Abdul Shafir, 42 ans, a secouru plusieurs personnes et a aidé à déterrer des dizaines de personnes décédées dans les inondations.

“J’ai été témoin de dépression, de panique, d’anxiété et de tentatives de suicide”, raconte Asma El Jarbi, psychologue de Derna. « Nous n’avons que quelques psychologues ici à Derna, où la santé mentale n’a jamais été une priorité. Si nous voulons éviter d’autres tragédies, nous devons en augmenter l’ampleur

Salem Al Naas, 43 ans, porte-parole du Croissant-Rouge libyen, n’a pas vu sa famille pendant deux jours après les inondations. À droite : Asmah El Jarbi, 55 ans, psychologue de Derna, affirme que la santé mentale est une priorité absolue dans la ville touchée par les inondations, car de nombreuses personnes sont traumatisées et suicidaires.
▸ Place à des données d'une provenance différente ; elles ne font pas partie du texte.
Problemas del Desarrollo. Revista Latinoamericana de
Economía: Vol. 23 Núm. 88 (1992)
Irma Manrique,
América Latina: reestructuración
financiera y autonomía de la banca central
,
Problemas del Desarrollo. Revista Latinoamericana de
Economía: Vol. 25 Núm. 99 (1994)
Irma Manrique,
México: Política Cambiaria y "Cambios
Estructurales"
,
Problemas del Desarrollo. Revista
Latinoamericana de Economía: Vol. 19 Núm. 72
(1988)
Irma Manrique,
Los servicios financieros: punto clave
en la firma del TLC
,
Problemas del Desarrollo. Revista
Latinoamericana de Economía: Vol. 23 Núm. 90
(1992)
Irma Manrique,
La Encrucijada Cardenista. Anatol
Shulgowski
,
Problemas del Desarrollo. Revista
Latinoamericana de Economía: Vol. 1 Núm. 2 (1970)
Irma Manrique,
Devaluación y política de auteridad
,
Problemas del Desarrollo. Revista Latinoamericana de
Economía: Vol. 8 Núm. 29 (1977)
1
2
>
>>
Il n’existe toujours pas de véritable soutien en matière de santé mentale pour les enfants comme Hassan, explique Jarbi. « Nous essayons de rassembler les enfants qui restent ici à l’école. Nous jouons avec eux et écoutons.

Un petit groupe d’entre eux s’est rassemblé dans la cour pour jouer. Leurs rires résonnent dans une ville où les cris de ceux qui tentent de survivre sont depuis longtemps silencieux.

Non loin de là, sur les rives de la Méditerranée, les vagues continuent de déverser des corps, mais aussi des vêtements, des jouets, des débris – perdus dans une tragédie qui aurait pu être, au moins en partie, évitée.